[ASSIGNMENT]:
For the data that follows, print the line with "și 2023, evidențiază", the line with "do país: R$", and all lines between them, exactly as they stand. Omit pictures and add nothing.

### STUDY MATERIAL

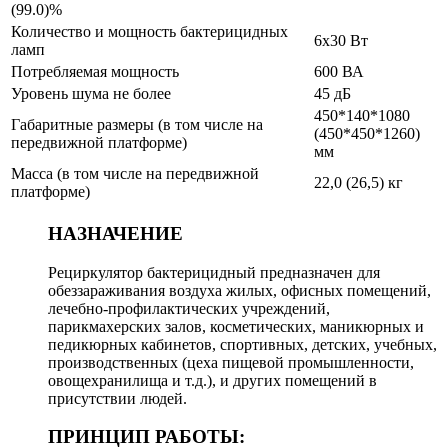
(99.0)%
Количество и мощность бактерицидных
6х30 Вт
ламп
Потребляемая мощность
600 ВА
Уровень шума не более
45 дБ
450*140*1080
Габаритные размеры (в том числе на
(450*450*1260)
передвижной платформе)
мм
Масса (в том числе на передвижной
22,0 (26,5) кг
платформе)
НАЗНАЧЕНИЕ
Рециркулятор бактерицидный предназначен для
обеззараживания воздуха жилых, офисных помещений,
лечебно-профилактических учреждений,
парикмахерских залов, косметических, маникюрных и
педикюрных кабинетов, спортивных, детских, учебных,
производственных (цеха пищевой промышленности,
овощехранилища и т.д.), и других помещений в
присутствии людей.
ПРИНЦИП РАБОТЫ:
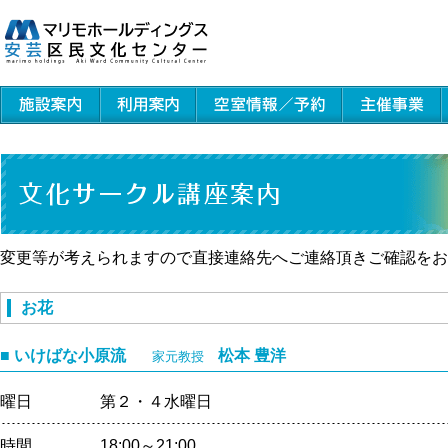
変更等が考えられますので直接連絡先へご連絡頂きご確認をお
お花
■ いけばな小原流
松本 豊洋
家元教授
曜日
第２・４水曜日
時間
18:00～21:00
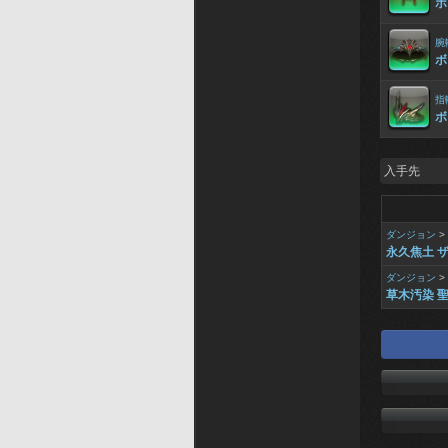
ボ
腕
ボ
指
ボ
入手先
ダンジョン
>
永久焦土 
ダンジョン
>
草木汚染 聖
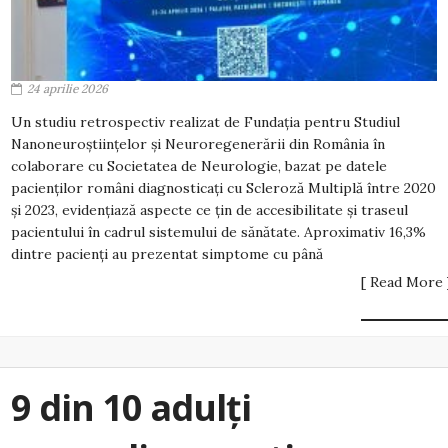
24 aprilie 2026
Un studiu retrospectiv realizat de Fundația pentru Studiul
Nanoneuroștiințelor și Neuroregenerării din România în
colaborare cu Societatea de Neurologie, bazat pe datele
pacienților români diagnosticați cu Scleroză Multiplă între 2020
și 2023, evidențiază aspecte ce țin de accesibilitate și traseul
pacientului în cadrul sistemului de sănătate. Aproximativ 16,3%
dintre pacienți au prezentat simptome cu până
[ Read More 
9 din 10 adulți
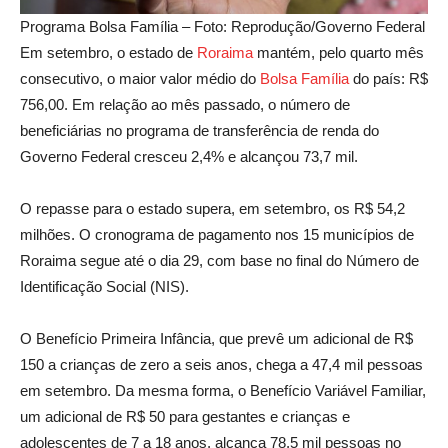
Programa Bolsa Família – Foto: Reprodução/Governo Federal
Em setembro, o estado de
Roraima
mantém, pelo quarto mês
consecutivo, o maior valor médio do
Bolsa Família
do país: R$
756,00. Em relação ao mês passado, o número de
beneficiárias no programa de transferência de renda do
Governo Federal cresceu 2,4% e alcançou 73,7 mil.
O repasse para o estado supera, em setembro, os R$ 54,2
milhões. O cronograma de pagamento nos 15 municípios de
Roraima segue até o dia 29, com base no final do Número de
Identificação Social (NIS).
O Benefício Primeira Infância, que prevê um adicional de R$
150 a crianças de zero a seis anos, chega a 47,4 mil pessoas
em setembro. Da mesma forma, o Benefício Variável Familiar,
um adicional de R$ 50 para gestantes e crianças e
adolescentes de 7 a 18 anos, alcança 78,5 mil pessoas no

######
### STUDY MATERIAL

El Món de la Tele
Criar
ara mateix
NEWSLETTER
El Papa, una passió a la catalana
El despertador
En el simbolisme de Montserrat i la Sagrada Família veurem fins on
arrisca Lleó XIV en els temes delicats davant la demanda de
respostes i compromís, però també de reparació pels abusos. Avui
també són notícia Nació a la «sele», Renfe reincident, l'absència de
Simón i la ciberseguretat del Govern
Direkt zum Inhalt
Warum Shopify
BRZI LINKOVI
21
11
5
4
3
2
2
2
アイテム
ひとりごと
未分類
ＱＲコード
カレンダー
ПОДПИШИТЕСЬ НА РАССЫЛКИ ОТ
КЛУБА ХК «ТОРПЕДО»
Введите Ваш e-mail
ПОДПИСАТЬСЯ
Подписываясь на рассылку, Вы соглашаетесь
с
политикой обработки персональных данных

######
### STUDY MATERIAL

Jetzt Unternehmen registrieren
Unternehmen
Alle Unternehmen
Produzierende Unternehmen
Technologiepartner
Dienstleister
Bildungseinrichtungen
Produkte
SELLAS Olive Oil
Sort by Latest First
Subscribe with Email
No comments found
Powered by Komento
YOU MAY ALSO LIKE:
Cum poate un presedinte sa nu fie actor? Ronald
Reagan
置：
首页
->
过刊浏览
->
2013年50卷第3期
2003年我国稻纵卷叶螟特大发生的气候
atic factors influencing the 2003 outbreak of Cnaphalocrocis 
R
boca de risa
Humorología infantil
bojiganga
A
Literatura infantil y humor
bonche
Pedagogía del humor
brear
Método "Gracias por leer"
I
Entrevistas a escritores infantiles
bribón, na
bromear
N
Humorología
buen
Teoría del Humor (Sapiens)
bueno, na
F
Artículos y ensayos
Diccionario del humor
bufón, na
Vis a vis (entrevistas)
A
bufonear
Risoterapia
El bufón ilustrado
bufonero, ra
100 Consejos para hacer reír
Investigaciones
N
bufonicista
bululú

######

[TASK OUTPUT]:
și 2023, evidențiază aspecte ce țin de accesibilitate și traseul
pacientului în cadrul sistemului de sănătate. Aproximativ 16,3%
dintre pacienți au prezentat simptome cu până
[ Read More 
9 din 10 adulți
Programa Bolsa Família – Foto: Reprodução/Governo Federal
Em setembro, o estado de
Roraima
mantém, pelo quarto mês
consecutivo, o maior valor médio do
Bolsa Família
do país: R$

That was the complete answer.